_Rendered page images_
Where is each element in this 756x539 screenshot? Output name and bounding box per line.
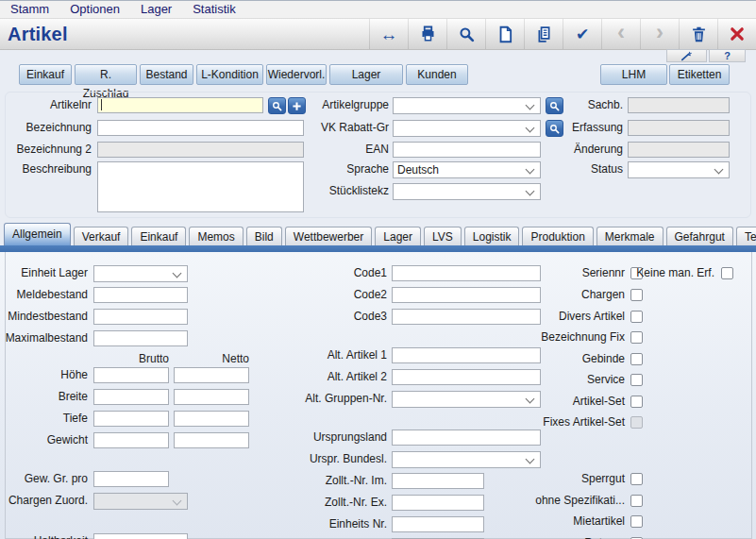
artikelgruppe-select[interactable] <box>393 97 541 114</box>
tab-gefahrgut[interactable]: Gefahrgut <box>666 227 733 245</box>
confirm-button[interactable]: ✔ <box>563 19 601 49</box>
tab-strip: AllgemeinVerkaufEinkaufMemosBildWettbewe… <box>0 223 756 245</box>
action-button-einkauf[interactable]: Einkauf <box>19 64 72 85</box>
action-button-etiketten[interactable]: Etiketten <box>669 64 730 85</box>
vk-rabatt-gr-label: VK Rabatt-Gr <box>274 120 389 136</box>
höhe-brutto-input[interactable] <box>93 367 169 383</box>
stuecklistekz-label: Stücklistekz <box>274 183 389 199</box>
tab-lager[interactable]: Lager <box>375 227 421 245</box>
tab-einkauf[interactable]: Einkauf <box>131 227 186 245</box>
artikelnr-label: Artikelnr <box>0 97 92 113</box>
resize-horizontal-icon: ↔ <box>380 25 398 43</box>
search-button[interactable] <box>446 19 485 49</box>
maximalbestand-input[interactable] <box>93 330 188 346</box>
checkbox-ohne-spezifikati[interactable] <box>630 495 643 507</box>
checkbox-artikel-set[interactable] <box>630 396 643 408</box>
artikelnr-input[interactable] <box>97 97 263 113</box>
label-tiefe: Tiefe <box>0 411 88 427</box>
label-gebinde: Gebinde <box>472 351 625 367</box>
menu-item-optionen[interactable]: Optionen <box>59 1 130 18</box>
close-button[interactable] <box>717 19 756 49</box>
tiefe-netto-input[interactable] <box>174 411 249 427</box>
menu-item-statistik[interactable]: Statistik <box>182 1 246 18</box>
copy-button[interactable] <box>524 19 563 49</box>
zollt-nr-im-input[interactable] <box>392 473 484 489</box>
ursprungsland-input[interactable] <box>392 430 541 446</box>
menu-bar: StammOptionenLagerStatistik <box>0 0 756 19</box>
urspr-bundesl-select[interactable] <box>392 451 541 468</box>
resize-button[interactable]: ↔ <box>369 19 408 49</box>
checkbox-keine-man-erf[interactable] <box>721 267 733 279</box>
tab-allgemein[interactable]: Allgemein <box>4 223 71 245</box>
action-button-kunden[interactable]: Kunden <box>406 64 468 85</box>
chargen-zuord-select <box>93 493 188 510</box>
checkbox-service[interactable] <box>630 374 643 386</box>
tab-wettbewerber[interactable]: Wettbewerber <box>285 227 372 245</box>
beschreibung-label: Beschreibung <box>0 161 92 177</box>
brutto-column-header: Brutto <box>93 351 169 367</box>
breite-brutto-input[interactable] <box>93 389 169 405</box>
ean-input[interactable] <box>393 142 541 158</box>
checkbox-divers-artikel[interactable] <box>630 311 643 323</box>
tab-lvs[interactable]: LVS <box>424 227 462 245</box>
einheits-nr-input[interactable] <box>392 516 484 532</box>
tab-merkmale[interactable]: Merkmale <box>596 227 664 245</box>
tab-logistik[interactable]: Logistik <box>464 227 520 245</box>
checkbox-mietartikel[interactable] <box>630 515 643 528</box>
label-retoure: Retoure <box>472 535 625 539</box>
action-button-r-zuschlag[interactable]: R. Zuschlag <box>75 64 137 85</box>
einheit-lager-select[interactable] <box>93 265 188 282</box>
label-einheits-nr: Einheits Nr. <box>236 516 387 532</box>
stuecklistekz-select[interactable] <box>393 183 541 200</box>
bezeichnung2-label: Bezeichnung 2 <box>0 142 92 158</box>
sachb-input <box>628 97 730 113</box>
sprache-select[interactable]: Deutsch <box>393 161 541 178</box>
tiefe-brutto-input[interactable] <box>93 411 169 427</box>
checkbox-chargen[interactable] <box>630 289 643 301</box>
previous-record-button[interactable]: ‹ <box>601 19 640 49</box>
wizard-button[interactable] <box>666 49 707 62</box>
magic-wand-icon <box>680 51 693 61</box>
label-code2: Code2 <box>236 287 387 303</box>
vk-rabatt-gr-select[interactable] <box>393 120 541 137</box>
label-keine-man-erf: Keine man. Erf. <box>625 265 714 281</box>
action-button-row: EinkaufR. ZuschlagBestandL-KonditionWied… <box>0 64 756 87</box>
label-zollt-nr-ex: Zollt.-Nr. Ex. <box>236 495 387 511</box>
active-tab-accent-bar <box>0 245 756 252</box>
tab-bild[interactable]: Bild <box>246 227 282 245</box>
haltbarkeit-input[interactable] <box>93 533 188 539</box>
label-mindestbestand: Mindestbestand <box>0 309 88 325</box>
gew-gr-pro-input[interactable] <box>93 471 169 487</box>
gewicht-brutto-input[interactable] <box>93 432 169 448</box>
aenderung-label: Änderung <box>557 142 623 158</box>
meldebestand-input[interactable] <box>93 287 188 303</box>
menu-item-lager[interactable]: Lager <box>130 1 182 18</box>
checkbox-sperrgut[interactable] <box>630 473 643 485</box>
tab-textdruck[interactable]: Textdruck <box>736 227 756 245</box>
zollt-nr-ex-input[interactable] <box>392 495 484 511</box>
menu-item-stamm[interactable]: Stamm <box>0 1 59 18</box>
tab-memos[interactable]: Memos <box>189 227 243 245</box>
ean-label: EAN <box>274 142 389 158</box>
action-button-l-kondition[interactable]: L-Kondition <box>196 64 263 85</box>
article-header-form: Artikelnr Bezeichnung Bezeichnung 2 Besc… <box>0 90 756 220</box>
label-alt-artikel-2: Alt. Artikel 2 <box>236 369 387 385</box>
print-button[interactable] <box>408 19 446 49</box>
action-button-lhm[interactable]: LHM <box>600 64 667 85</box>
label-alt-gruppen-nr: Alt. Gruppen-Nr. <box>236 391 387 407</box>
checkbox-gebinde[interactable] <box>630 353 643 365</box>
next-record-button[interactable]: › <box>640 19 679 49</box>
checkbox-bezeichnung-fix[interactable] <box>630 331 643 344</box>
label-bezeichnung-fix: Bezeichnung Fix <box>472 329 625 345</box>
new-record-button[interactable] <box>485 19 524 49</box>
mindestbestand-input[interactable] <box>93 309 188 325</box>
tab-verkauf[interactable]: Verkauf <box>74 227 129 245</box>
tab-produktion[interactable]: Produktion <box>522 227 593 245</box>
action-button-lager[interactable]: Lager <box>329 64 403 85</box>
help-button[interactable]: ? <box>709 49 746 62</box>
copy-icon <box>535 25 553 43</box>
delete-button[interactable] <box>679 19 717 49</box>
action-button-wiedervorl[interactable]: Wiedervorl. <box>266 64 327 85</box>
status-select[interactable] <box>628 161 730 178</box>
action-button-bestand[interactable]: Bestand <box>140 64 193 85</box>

_Aim of the task_
Could you set down the records above word for word, without any of the pictures?

_Solution to this task_
Where is each element in this 756x539 screenshot? Output name and bounding box per line.
artikelgruppe-select[interactable] <box>393 97 541 114</box>
tab-gefahrgut[interactable]: Gefahrgut <box>666 227 733 245</box>
confirm-button[interactable]: ✔ <box>563 19 601 49</box>
tab-strip: AllgemeinVerkaufEinkaufMemosBildWettbewe… <box>0 223 756 245</box>
action-button-einkauf[interactable]: Einkauf <box>19 64 72 85</box>
action-button-etiketten[interactable]: Etiketten <box>669 64 730 85</box>
vk-rabatt-gr-label: VK Rabatt-Gr <box>274 120 389 136</box>
höhe-brutto-input[interactable] <box>93 367 169 383</box>
stuecklistekz-label: Stücklistekz <box>274 183 389 199</box>
tab-lager[interactable]: Lager <box>375 227 421 245</box>
tab-einkauf[interactable]: Einkauf <box>131 227 186 245</box>
artikelnr-label: Artikelnr <box>0 97 92 113</box>
resize-horizontal-icon: ↔ <box>380 25 398 43</box>
search-button[interactable] <box>446 19 485 49</box>
maximalbestand-input[interactable] <box>93 330 188 346</box>
checkbox-ohne-spezifikati[interactable] <box>630 495 643 507</box>
checkbox-artikel-set[interactable] <box>630 396 643 408</box>
artikelnr-input[interactable] <box>97 97 263 113</box>
label-tiefe: Tiefe <box>0 411 88 427</box>
label-gebinde: Gebinde <box>472 351 625 367</box>
menu-item-optionen[interactable]: Optionen <box>59 1 130 18</box>
close-button[interactable] <box>717 19 756 49</box>
tiefe-netto-input[interactable] <box>174 411 249 427</box>
menu-item-statistik[interactable]: Statistik <box>182 1 246 18</box>
copy-button[interactable] <box>524 19 563 49</box>
zollt-nr-im-input[interactable] <box>392 473 484 489</box>
ursprungsland-input[interactable] <box>392 430 541 446</box>
menu-bar: StammOptionenLagerStatistik <box>0 0 756 19</box>
urspr-bundesl-select[interactable] <box>392 451 541 468</box>
resize-button[interactable]: ↔ <box>369 19 408 49</box>
checkbox-keine-man-erf[interactable] <box>721 267 733 279</box>
tab-allgemein[interactable]: Allgemein <box>4 223 71 245</box>
action-button-kunden[interactable]: Kunden <box>406 64 468 85</box>
chargen-zuord-select <box>93 493 188 510</box>
checkbox-service[interactable] <box>630 374 643 386</box>
tab-wettbewerber[interactable]: Wettbewerber <box>285 227 372 245</box>
beschreibung-label: Beschreibung <box>0 161 92 177</box>
brutto-column-header: Brutto <box>93 351 169 367</box>
breite-brutto-input[interactable] <box>93 389 169 405</box>
ean-input[interactable] <box>393 142 541 158</box>
checkbox-divers-artikel[interactable] <box>630 311 643 323</box>
tab-lvs[interactable]: LVS <box>424 227 462 245</box>
einheits-nr-input[interactable] <box>392 516 484 532</box>
tab-merkmale[interactable]: Merkmale <box>596 227 664 245</box>
tab-logistik[interactable]: Logistik <box>464 227 520 245</box>
checkbox-mietartikel[interactable] <box>630 515 643 528</box>
label-retoure: Retoure <box>472 535 625 539</box>
action-button-r-zuschlag[interactable]: R. Zuschlag <box>75 64 137 85</box>
einheit-lager-select[interactable] <box>93 265 188 282</box>
label-einheits-nr: Einheits Nr. <box>236 516 387 532</box>
stuecklistekz-select[interactable] <box>393 183 541 200</box>
bezeichnung2-label: Bezeichnung 2 <box>0 142 92 158</box>
sachb-input <box>628 97 730 113</box>
sprache-select[interactable]: Deutsch <box>393 161 541 178</box>
tiefe-brutto-input[interactable] <box>93 411 169 427</box>
checkbox-chargen[interactable] <box>630 289 643 301</box>
previous-record-button[interactable]: ‹ <box>601 19 640 49</box>
wizard-button[interactable] <box>666 49 707 62</box>
magic-wand-icon <box>680 51 693 61</box>
label-code2: Code2 <box>236 287 387 303</box>
vk-rabatt-gr-select[interactable] <box>393 120 541 137</box>
label-keine-man-erf: Keine man. Erf. <box>625 265 714 281</box>
action-button-row: EinkaufR. ZuschlagBestandL-KonditionWied… <box>0 64 756 87</box>
label-zollt-nr-ex: Zollt.-Nr. Ex. <box>236 495 387 511</box>
active-tab-accent-bar <box>0 245 756 252</box>
tab-bild[interactable]: Bild <box>246 227 282 245</box>
haltbarkeit-input[interactable] <box>93 533 188 539</box>
label-mindestbestand: Mindestbestand <box>0 309 88 325</box>
gew-gr-pro-input[interactable] <box>93 471 169 487</box>
gewicht-brutto-input[interactable] <box>93 432 169 448</box>
aenderung-label: Änderung <box>557 142 623 158</box>
meldebestand-input[interactable] <box>93 287 188 303</box>
menu-item-lager[interactable]: Lager <box>130 1 182 18</box>
checkbox-sperrgut[interactable] <box>630 473 643 485</box>
tab-textdruck[interactable]: Textdruck <box>736 227 756 245</box>
zollt-nr-ex-input[interactable] <box>392 495 484 511</box>
menu-item-stamm[interactable]: Stamm <box>0 1 59 18</box>
tab-memos[interactable]: Memos <box>189 227 243 245</box>
ean-label: EAN <box>274 142 389 158</box>
action-button-l-kondition[interactable]: L-Kondition <box>196 64 263 85</box>
article-header-form: Artikelnr Bezeichnung Bezeichnung 2 Besc… <box>0 90 756 220</box>
label-alt-artikel-2: Alt. Artikel 2 <box>236 369 387 385</box>
print-button[interactable] <box>408 19 446 49</box>
action-button-lhm[interactable]: LHM <box>600 64 667 85</box>
label-alt-gruppen-nr: Alt. Gruppen-Nr. <box>236 391 387 407</box>
checkbox-gebinde[interactable] <box>630 353 643 365</box>
next-record-button[interactable]: › <box>640 19 679 49</box>
checkbox-bezeichnung-fix[interactable] <box>630 331 643 344</box>
label-bezeichnung-fix: Bezeichnung Fix <box>472 329 625 345</box>
new-record-button[interactable] <box>485 19 524 49</box>
mindestbestand-input[interactable] <box>93 309 188 325</box>
tab-verkauf[interactable]: Verkauf <box>74 227 129 245</box>
tab-produktion[interactable]: Produktion <box>522 227 593 245</box>
action-button-lager[interactable]: Lager <box>329 64 403 85</box>
help-button[interactable]: ? <box>709 49 746 62</box>
copy-icon <box>535 25 553 43</box>
delete-button[interactable] <box>679 19 717 49</box>
action-button-wiedervorl[interactable]: Wiedervorl. <box>266 64 327 85</box>
status-select[interactable] <box>628 161 730 178</box>
action-button-bestand[interactable]: Bestand <box>140 64 193 85</box>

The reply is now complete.